ClickHouse Schema Design Best Practices

Tip

This is a work-in-progress document for collecting ClickHouse schema and querying best-practices based on experiences running ClickHouse at scale at Sentry. It is subject to change and if something doesn’t seem right please submit a PR to Snuba.

Columns based on dictionary data (tag promotion)

ClickHouse is a columnar datastore, and at run-time it loads columns on-demand based on the columns referenced in the query (both the columns SELECT ed and those part of the WHERE clause). The ability to store different columns independently and not load them for every row for every query is part of the performance advantage that ClickHouse provides over a traditional RDBMS (like PostgreSQL).

Commonly, a data schema contains a flexible key:value pair mapping (canonically at Sentry: tags or contexts) and stores that data in a Nested column that contains two arrays where the first array contains the keys of the dictionary and the second array contains the values. To make queries faster, a column like this can be indexed with bloom filters as described in Bloom filter indexing on dictionary-like columns. In general we construct this index across datasets for tags but not for other columns.

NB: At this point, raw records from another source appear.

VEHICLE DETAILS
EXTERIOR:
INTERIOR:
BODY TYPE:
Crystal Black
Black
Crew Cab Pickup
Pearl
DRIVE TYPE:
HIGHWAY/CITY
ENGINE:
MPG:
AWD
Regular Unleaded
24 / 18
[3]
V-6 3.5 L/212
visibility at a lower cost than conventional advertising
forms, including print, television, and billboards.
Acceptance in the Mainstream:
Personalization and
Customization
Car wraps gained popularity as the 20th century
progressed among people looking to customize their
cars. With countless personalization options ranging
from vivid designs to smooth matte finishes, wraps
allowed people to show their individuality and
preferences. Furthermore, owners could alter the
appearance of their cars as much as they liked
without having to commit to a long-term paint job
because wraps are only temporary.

This works well when your dataset and query design gives you the ability to filter for exact matches and a large number of rows will NOT be an exact match. Often, however, a ClickHouse query filters for rows that contain a substring match or regular expression match for a tag value of a given key. This makes bloom filter indexes not usable for the query and, depending on the other selectivity attributes of your query, can necessitate moving (or promoting) those relevant values for a given tag key to a new separate column [1].

Selectivity in queries and indices

Queries are much more efficient when they have the attribute of being low-selectivity on the table indexes – meaning the query conditions on indexed columns filter the dataset to a very small proportion of the overall number of rows. High selectivity can break the efficiency of the bloom-filter style index on dictionary columns (see Bloom filter indexing on dictionary-like columns). In cases of high-selectivity queries, there is a negative performance impact on both bloom-filter indexed columns as well as promoted tag value columns (when searching for a key=value pair exact match). The promoted column can make the penalty a bit less severe because it does not load tag values from unrelated keys. Still, an effort should be made to avoid low-selectivity queries.

Bloom filter indexing on dictionary-like columns

To facilitate faster searching on dictionary columns, we tend to create bloom filter indices on a hashes of both the unique key values of each row as well as hashes of all the key=value pairs of each row. The bloom filter registers these in a stochastic data structure designed to quickly determine which elements do NOT exist in a set. So that it can model the entire unbounded keyspace in a fixed amount of memory, a bloom filter is designed to have false positives. This means that there is actually a performance penalty if the value is often present in the underlying set: First, the value must be tested against the bloom filter (which will always return “maybe present”), and after that operation occurs a full scan of the column must be performed.

Due to their structure, bloom filters are only good for exact value searching. They cannot be used for “is user-value a prefix of column?” or “does column match regex?” style queries. Those styles of queries require a separate column to search.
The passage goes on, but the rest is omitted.